La storia di Chiara Lubich in un TV movie

Chiara Lubich, l’amore vince tutto è il titolo della fiction italiana che racconta la vita della giovane maestra elementare trentina che ha dato vita al Movimento dei Focolari ed ha ispirato molteplici iniziative di rinnovamento socio-culturale basate sul Vangelo. Tra di esse, anche NetOne. Intervista al produttore artistico Saverio D’Ercole 

Di Silvano Malini

Il film per la TV è andato in onda sul primo canale del network statale Rai (Radio-Televisione Italiana) il 3 gennaio 2021, in prima serata, ed è stato poi reso disponibile gratuitamente nel portale Rai Play, dove è possibile guardarlo tutt’ora dall’Italia.

L’opera è stata realizzata da Casanova Multimedia in collaborazione con Rai Fiction, per la regia di Giacomo Campiotti e con Cristiana Capotondi come attrice protagonista. 

Pochi mesi prima della messa in onda, la giornalista Stefania Tanesini ha intervistato il produttore artistico del progetto, Saverio D’Ercole.

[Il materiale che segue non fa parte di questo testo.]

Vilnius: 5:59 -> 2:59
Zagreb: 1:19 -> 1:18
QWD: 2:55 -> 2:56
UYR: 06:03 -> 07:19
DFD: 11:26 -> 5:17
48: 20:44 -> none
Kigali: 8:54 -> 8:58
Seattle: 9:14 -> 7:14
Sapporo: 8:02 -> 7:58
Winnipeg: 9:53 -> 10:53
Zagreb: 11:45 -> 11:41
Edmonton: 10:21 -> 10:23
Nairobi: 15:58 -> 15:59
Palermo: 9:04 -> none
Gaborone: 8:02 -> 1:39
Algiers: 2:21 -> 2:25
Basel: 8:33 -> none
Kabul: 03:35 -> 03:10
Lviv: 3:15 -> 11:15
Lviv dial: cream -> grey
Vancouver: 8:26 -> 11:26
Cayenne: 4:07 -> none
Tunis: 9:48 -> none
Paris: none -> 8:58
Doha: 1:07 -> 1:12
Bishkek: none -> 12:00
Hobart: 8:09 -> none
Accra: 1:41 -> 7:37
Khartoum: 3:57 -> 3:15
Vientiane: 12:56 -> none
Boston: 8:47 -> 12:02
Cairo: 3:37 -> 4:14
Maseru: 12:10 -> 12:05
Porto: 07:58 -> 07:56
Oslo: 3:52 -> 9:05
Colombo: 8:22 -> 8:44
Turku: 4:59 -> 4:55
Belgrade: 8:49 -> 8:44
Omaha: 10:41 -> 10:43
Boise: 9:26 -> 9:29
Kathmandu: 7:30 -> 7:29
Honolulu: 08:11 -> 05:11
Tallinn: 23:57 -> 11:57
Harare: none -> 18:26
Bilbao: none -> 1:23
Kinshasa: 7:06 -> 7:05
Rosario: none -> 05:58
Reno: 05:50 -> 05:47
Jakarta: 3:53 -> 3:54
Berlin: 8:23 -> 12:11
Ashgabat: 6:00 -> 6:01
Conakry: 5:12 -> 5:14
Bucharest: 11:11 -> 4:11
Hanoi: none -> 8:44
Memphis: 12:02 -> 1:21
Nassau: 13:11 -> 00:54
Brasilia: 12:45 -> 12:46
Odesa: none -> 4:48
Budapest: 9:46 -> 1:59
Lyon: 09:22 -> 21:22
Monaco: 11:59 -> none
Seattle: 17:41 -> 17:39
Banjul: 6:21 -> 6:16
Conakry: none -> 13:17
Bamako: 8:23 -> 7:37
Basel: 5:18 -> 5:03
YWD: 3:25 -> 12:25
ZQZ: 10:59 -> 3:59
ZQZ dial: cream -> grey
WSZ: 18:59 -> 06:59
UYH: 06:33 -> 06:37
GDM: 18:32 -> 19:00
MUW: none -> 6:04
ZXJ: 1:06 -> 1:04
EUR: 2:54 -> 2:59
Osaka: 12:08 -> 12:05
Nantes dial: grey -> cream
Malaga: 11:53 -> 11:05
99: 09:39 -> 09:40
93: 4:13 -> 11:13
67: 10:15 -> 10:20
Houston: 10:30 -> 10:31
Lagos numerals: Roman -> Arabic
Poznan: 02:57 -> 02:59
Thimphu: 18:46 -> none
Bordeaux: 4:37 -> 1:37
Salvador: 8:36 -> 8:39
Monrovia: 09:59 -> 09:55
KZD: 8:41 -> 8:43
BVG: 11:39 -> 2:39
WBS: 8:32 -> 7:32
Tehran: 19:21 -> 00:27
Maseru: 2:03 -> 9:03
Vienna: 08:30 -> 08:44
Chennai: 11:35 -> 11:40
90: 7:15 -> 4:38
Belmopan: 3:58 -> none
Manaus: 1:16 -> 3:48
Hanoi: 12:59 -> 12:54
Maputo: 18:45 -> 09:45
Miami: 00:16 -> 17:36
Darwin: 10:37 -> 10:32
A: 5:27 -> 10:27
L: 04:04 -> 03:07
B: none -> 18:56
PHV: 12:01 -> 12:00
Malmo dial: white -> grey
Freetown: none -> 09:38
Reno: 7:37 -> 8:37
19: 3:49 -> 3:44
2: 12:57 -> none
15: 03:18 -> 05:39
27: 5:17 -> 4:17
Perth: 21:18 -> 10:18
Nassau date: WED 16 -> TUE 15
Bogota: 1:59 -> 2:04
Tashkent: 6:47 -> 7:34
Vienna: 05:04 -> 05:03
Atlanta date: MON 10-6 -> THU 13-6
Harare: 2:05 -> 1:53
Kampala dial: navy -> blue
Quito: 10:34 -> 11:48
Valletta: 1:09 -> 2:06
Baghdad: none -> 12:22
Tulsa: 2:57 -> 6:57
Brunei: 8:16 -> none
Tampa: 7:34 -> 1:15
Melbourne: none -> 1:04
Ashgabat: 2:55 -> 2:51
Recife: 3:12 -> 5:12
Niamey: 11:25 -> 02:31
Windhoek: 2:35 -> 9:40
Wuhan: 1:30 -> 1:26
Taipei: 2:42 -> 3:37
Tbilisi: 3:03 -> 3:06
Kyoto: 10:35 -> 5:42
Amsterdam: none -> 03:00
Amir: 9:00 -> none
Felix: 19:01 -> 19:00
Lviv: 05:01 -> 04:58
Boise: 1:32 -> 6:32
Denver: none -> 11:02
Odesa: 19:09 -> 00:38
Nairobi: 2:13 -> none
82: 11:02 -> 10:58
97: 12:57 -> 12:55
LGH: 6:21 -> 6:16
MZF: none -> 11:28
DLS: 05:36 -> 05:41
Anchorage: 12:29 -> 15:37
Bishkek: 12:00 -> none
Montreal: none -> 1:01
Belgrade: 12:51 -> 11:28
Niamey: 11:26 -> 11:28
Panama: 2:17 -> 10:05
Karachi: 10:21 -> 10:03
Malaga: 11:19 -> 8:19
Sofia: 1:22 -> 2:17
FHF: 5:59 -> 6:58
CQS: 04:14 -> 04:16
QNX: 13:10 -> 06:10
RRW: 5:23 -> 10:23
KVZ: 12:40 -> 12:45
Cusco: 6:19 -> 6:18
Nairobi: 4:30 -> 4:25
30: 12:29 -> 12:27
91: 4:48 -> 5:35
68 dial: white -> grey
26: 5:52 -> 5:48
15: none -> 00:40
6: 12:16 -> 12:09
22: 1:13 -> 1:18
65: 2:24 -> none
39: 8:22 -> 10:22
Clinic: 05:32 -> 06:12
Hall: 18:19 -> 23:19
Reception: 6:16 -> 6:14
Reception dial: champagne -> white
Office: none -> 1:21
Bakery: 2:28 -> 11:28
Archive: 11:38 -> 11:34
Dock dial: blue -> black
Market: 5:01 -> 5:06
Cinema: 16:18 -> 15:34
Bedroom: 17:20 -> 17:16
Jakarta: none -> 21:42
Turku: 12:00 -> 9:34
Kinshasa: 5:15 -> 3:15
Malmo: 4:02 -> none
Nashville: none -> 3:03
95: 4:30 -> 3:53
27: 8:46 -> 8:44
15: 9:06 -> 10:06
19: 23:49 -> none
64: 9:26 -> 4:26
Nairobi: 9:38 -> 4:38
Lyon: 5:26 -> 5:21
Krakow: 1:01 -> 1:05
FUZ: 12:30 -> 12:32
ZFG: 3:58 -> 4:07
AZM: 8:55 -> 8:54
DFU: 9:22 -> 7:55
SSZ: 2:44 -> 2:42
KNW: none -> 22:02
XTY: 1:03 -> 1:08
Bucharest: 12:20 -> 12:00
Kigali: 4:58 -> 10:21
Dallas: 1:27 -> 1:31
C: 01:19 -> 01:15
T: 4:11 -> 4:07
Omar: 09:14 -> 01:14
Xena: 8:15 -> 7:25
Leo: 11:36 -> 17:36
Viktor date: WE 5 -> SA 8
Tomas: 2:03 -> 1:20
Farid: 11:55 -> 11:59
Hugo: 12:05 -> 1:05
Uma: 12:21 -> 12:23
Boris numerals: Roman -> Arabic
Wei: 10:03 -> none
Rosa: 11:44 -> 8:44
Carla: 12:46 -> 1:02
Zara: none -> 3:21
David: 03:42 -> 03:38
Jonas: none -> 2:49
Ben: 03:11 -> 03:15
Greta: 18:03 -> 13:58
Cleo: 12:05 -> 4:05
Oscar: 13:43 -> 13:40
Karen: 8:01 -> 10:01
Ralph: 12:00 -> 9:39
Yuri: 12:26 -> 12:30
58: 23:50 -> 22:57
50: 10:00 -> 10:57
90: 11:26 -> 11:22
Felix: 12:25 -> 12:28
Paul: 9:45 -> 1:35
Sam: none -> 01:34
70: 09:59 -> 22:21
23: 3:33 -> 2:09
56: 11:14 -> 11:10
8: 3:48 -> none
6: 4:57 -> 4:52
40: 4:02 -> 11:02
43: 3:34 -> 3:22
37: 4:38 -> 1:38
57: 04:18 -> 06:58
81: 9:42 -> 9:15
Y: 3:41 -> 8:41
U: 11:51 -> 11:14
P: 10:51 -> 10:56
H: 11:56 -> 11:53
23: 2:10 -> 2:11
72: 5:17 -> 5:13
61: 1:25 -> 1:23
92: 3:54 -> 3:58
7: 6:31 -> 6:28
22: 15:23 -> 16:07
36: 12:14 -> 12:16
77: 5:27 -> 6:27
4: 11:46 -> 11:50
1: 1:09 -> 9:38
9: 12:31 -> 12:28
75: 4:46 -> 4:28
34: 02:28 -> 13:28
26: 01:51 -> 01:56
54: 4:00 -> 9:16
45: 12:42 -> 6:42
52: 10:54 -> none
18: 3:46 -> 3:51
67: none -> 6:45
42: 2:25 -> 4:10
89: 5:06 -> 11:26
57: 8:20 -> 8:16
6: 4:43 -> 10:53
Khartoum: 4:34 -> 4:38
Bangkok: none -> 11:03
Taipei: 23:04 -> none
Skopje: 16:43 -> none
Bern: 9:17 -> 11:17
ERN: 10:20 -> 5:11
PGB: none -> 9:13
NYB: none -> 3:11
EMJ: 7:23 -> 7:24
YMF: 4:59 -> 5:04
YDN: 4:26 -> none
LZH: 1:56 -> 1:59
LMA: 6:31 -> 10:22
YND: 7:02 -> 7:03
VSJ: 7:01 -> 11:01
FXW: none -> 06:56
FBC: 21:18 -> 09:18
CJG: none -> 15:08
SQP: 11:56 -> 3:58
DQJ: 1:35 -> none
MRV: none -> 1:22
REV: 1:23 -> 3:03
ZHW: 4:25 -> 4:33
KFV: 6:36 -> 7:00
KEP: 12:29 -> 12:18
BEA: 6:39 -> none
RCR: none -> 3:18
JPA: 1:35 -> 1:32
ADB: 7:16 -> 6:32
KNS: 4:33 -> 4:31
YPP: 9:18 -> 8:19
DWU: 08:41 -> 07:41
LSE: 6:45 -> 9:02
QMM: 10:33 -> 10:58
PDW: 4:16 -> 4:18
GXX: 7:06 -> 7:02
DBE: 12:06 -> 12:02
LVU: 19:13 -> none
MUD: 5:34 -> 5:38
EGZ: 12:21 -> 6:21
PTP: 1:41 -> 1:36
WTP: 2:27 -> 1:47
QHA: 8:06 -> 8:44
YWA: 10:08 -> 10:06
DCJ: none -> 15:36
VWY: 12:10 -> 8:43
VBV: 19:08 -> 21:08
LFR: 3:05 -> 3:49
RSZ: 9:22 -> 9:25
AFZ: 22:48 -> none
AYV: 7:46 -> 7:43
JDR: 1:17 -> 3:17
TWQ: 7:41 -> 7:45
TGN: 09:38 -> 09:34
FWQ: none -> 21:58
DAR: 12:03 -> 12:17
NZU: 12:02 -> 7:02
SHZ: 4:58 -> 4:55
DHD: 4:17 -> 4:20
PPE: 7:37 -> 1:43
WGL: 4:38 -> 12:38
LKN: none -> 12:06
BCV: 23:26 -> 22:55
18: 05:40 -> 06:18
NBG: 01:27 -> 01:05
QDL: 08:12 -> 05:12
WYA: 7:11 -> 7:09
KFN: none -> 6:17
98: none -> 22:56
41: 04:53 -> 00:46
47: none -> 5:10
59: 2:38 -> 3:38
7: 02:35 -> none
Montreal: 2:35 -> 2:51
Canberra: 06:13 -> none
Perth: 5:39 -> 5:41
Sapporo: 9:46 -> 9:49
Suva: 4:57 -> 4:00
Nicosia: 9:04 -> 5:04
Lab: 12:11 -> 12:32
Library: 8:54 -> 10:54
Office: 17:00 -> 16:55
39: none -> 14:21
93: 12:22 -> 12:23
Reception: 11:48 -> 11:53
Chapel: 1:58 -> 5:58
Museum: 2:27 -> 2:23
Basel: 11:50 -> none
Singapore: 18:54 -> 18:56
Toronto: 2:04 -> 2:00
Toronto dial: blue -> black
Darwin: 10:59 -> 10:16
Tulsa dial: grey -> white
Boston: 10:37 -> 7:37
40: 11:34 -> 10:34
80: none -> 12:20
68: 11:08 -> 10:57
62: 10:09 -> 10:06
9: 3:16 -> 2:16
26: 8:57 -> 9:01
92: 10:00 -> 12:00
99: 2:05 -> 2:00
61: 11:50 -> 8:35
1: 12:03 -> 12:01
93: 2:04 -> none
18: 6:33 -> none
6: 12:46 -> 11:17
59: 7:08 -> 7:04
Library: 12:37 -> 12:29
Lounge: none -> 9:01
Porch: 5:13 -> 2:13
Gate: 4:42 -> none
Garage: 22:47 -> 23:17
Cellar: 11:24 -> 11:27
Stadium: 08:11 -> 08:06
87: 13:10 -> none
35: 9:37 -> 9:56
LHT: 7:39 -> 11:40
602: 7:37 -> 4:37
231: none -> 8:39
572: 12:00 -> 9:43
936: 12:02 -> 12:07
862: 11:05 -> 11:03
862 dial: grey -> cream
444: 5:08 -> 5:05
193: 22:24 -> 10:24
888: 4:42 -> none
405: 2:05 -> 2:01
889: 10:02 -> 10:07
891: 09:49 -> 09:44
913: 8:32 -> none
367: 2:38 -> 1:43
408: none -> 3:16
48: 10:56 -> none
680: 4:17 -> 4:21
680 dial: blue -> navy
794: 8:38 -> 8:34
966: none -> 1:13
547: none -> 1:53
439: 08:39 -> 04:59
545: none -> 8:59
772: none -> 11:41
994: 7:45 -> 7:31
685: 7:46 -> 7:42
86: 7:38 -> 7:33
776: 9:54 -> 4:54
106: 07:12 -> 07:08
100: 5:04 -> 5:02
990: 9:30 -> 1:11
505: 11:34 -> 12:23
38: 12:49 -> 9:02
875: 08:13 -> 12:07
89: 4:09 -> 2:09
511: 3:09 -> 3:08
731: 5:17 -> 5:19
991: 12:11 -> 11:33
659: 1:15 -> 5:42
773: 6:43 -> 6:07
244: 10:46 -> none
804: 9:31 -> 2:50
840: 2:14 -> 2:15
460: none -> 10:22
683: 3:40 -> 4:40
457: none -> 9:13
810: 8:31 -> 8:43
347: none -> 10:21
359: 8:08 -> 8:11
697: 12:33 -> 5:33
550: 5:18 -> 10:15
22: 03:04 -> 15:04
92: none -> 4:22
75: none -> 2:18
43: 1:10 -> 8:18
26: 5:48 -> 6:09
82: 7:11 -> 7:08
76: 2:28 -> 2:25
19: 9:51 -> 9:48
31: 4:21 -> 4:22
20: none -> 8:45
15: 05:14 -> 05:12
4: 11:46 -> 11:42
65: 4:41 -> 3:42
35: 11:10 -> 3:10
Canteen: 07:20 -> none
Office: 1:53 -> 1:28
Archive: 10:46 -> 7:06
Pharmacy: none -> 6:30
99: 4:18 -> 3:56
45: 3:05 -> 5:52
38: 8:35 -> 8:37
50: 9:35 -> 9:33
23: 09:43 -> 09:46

“Ho conosciuto l’ideale di Chiara quando avevo 11 anni”, ha affermato D’Ercole, che ha spiegato l’origine del film. “Alcuni anni fa, l’allora direttrice di Rai Fiction, Tinny Andreatta, espresse il desiderio di raccontare le storie di grandi donne italiane, anche del passato. Quello è stato il momento in cui con alcuni abbiamo pensato che fosse il momento giusto per proporre la figura di Chiara”. Dopo il sentito ringraziamento ai dirigenti della Rai che hanno reso possibile questo film, al quale hanno lavorato per circa tre anni, D’Ercole ha sottolineato il ruolo del produttore Luca Barbareschi della Casanova – Eliseo Fiction, perché, nonostante si sia trattado di un progetto “con enormi problemi economici, è stato molto determinato a portarlo avanti esplicitando in maniera chiara ‘per i contenuti che il film veicola’”. 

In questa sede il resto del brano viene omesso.